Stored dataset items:

BEGIN

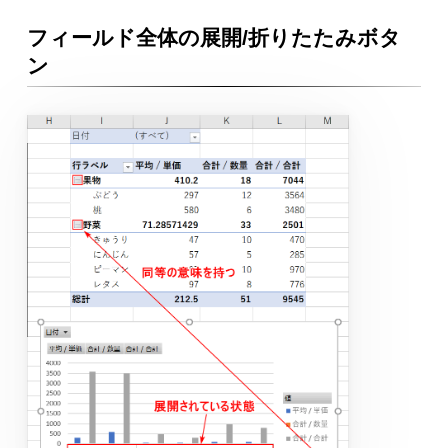
フィールド全体の展開/折りたたみボタ
ン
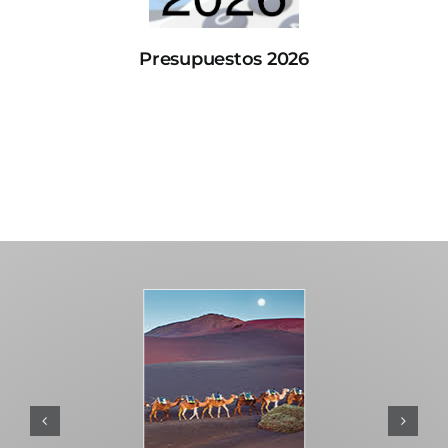
Presupuestos 2026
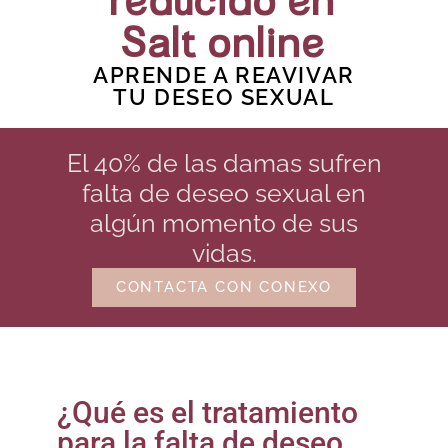
reducido en
Salt online
APRENDE A REAVIVAR
TU DESEO SEXUAL
El 40% de las damas sufren
falta de deseo sexual en
algún momento de sus
vidas.
CONTACTA CON CONEXO
¿Qué es el tratamiento
para la falta de deseo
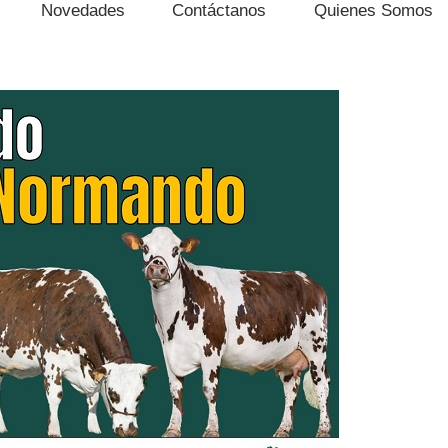
Novedades
Contáctanos
Quienes Somos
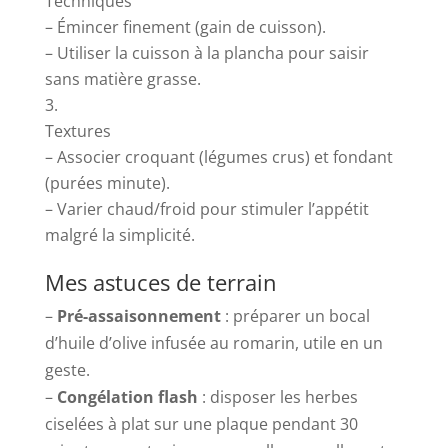
Techniques
– Émincer finement (gain de cuisson).
– Utiliser la cuisson à la plancha pour saisir
sans matière grasse.
Textures
– Associer croquant (légumes crus) et fondant
(purées minute).
– Varier chaud/froid pour stimuler l’appétit
malgré la simplicité.
Mes astuces de terrain
–
Pré-assaisonnement
: préparer un bocal
d’huile d’olive infusée au romarin, utile en un
geste.
–
Congélation flash
: disposer les herbes
ciselées à plat sur une plaque pendant 30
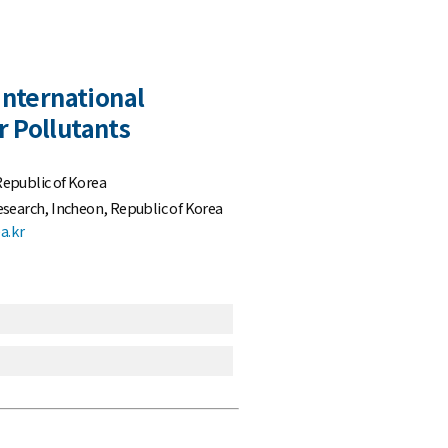
nternational
r Pollutants
Republic of Korea
esearch, Incheon, Republic of Korea
a.kr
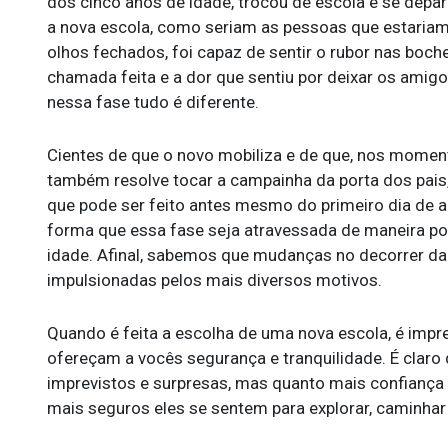
dos cinco anos de idade, trocou de escola e se dep
a nova escola, como seriam as pessoas que estariam l
olhos fechados, foi capaz de sentir o rubor nas boc
chamada feita e a dor que sentiu por deixar os amigo
nessa fase tudo é diferente.
Cientes de que o novo mobiliza e de que, nos moment
também resolve tocar a campainha da porta dos pais
que pode ser feito antes mesmo do primeiro dia de aul
forma que essa fase seja atravessada de maneira posi
idade. Afinal, sabemos que mudanças no decorrer d
impulsionadas pelos mais diversos motivos.
Quando é feita a escolha de uma nova escola, é impr
ofereçam a vocês segurança e tranquilidade. É clar
imprevistos e surpresas, mas quanto mais confiança 
mais seguros eles se sentem para explorar, caminhar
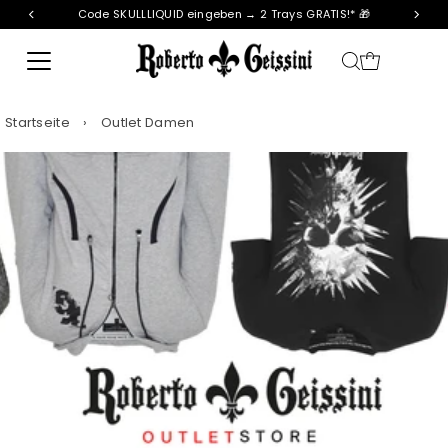
Code SKULLLIQUID eingeben → 2 Trays GRATIS!* 🎁
Direkt zum Inhalt
Startseite
›
Outlet Damen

END

### TASK:
Using the data above, report the number of lines that contain the string "cuisson", and only that number.

### REPLY:
2